Lagrange, Fourier and other transforms can be demonstrated symbolically in programming as a method which wraps a method to determine value, I assume. I am working on a generalised system that investigates flocks and also deals with abstract algebra in the interactions. I am integrating that with ants and the cave model of infinite dimensions. All of these mathematical techniques can be applied in some aspect and I suppose a naperian or natural transform is as valid a dimension as any. I suppose that a fourier along a Fibonacci spiral in 2D would be a function of some sort.

I am continuing the analysis of "gravitational magnetism", (which is probably a stupid name ) and I was looking at density waves today. There is a serious problem with the Einstein "Twin Paradox" that needs clarification. Relativistic analysis of the galaxies is needed, but by what model? These things have been approached and are less than 100 years old in their observation. Considering the number of spiral galaxies, it has to be a very strong attractor. I do not know if G_{M} accounts for this, but I will take a spin ( pun intended ) about it, with flocking behaviour models. It does seem very consistent with observed patterns, and it is a ( C ) relativistic effect that acts like a Gravitational monopole. It would also seem that at high volumes and speeds that it would lead to bar formation as the direction of effect is counter to rotation for velocity inward orthogonal to the spin. Secondarily, it would induce velocity in the direction of acceleration to maintain the spiral velocity and avoid winding. It seems that if ( a big IF ) this is mathematically sound, that it could predict the velocities and be confirmed in the consistency of observation. I will make sure that I include this calculation in my flocking model so that I can "flock" hydrogen to a burning fusion orb. I suppose the model will be more complex, but that is just added fun.
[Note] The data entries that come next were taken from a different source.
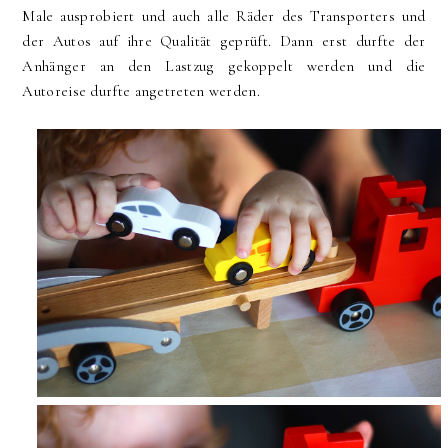
Male ausprobiert und auch alle Räder des Transporters und
der Autos auf ihre Qualität geprüft. Dann erst durfte der
Anhänger an den Lastzug gekoppelt werden und die
Autoreise durfte angetreten werden.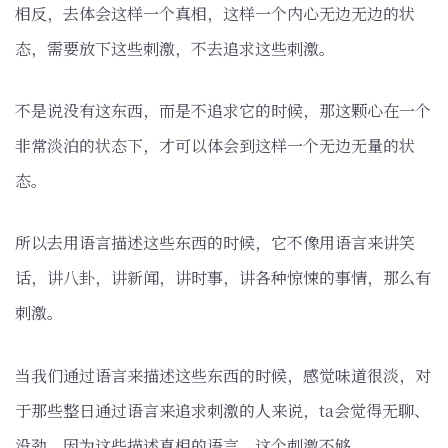
相反，去体会这样一个真相，这样一个内心无边无边的状
态，需要放下这些刺激，不去追求这些刺激。
不是说没有这东西，而是不追求它的时候，那这颗心在一个
非常淡泊的状态下，才可以体会到这样一个无边无量的状
态。
所以去用语言描述这些东西的时候，它不像用语言来讲笑
话，讲八卦，讲新闻，讲时事，讲各种惊悚的事情，那么有
刺激。
当我们通过语言来描述这些东西的时候，感觉味道很淡，对
于那些整日通过语言来追求刺激的人来说，ta会觉得无聊、
没劲，因为这些描述真相的语言，这个刺激不够。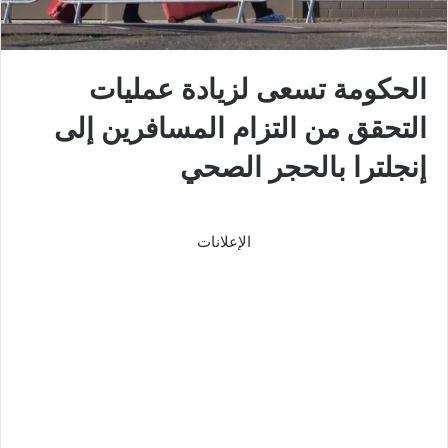
الحكومة تسعى لزيادة عمليات
التحقق من التزام المسافرين إلى
إنجلترا بالحجر الصحي
الإعلانات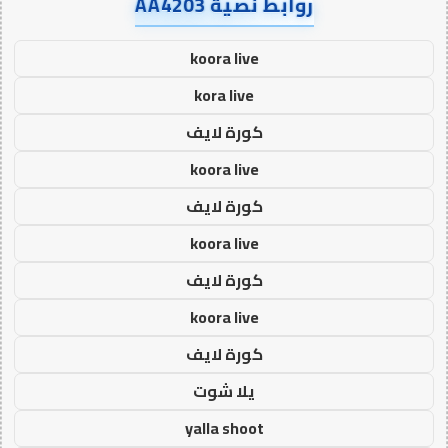
روابط نصية AA4203
koora live
kora live
كورة لايف
koora live
كورة لايف
koora live
كورة لايف
koora live
كورة لايف
يلا شوت
yalla shoot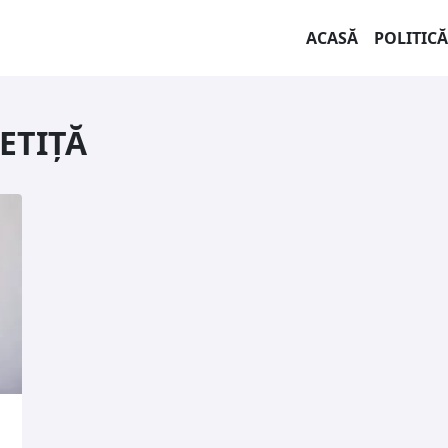
ACASĂ
POLITICĂ
ETIȚĂ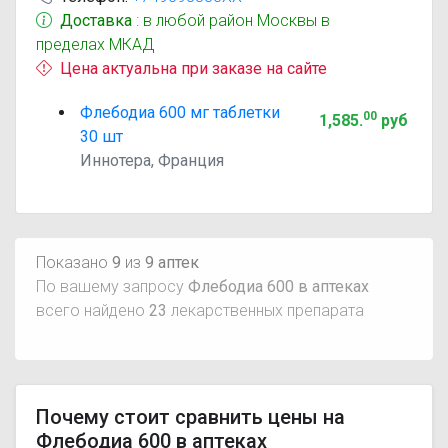
Доставка
: в любой район Москвы в
пределах МКАД
Цена актуальна при заказе на сайте
Флебодиа 600 мг таблетки
00
1,585
.
руб
30 шт
Иннотера, Франция
Показано
9
из
9 аптек
По вашему запросу
Флебодиа 600 в аптеках
всего найдено
23
лекарственных препарата
Почему стоит сравнить цены на
Флебодиа 600 в аптеках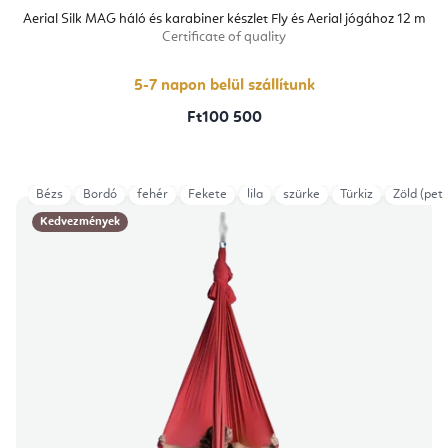
Aerial Silk MAG háló és karabiner készlet Fly és Aerial jógához 12 m
Certificate of quality
5-7 napon belül szállítunk
Ft100 500
Bézs
Bordó
fehér
Fekete
lila
szürke
Türkiz
Zöld (petr
Kedvezmények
I already have a proton and neutron model, but composite behaviour of those under extreme gravitational pressure and resultant fusion is really complicated.

The patenting of aspects of Synthia is really bizarre. I wonder if I could patent the model of the proton and then everybody who used one would have to pay a licensing fee based on how many they used. I think a dollar per proton, per year paid in advance would be a fair price. That is only about 10^{28} dollars per person. If they couldn't afford it, they would have to use some alternative sub atomic particle to conduct their life. 10,000 trillion trillion dollars per person is about 60,000 billion trillion trillion dollars and that is fair market value. It might be a damper on the economy, you think?